DTC marketing fatigue is real

In a recent issue of JAMA Network Open, Aaron Kesselheim and colleagues published the results of a study showing that some of the most heavily advertised drugs are essentially no better at treating disease than other options. Almost two dozen complaints submitted to the FCC focused on the number of pharma ads on TV, with consumers arguing that there were “simply too many.”

“There are too many pharmaceutical and medical ads on tv,” wrote a San Diego resident in August 2021. “They start with things like if you have had a heart attack … before I can change the channel or silence the TV. Makes me feel like I am having a heart attack.”

What Is Consumer Fatigue?

Consumer fatigue is exactly what it sounds like: It’s the consumer becoming overwhelmed with something and tiring of it. Aside from the number of ads, many people are also dissatisfied with repeating the same ads.
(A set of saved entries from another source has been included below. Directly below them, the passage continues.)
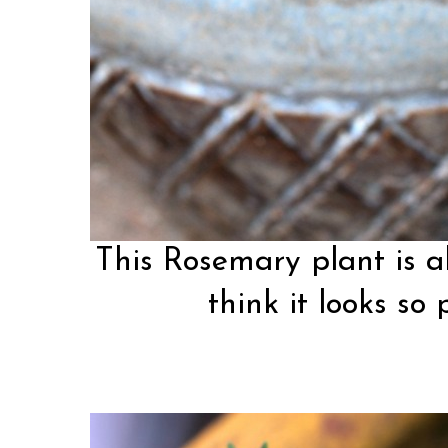
This Rosemary plant is a
think it looks so 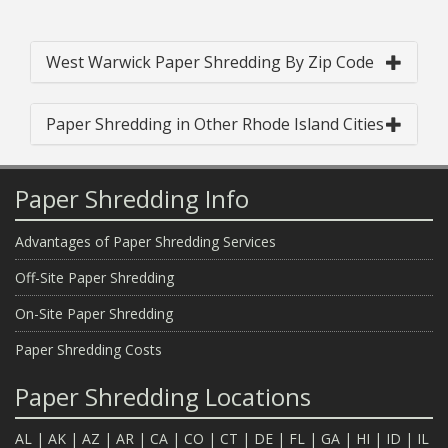
West Warwick Paper Shredding By Zip Code
Paper Shredding in Other Rhode Island Cities
Paper Shredding Info
Advantages of Paper Shredding Services
Off-Site Paper Shredding
On-Site Paper Shredding
Paper Shredding Costs
Paper Shredding Locations
AL
|
AK
|
AZ
|
AR
|
CA
|
CO
|
CT
|
DE
|
FL
|
GA
|
HI
|
ID
|
IL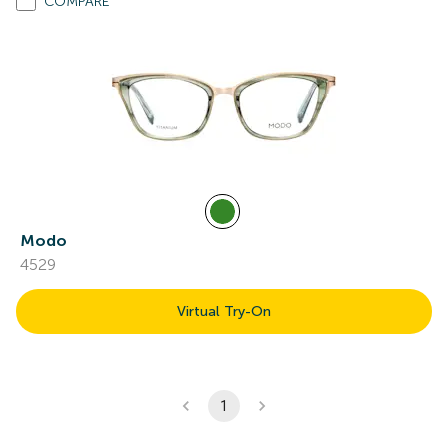
COMPARE
Modo
4529
Virtual Try-On
1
A great example of consumer fatigue can be seen in television pharma ads which seem to repeat repeatedly with no measurement of reach and frequency. With social media increasing the number of ads people visit daily, Saba speculates that it may not “take something closer to 20 to 30 times to get a patient to take action” about a specific drug.

Specific TV programs get the same ads because pharma companies believe their “target patient” is likely to be in the audience of a particular show but with fragmented audiences, that may be untrue.

There is also a mentality among DTC marketers that they need to spend their budgets or face cuts. Rather than develop new commercials, they repeat the same ones repeatedly. It’s also a belief that people will run to their doctor to ask for an advertised drug when that model is no longer viable.

Does this mean that all DTV TV ads should stop? Of course not. But here are somethings that should be considered.

1ne: Is your audience big enough for national or spot TV?

2wo: Do you measure reach and frequency with your target audience weekly?

3hree: Do you have the budget to create different spots?

4our: Are HCPs aligned with your product message, or will they recommend a different product?

5ive: Will insurers recommend patients try a different therapy first?

However, the giant elephant in the room is DTC managers manipulating data to show a correlation between their ads and new Rxs. Give me data, and I can show a correlation between almost anything.

DTC ads’ marketing fatigue is real and leads to action against the drug industry.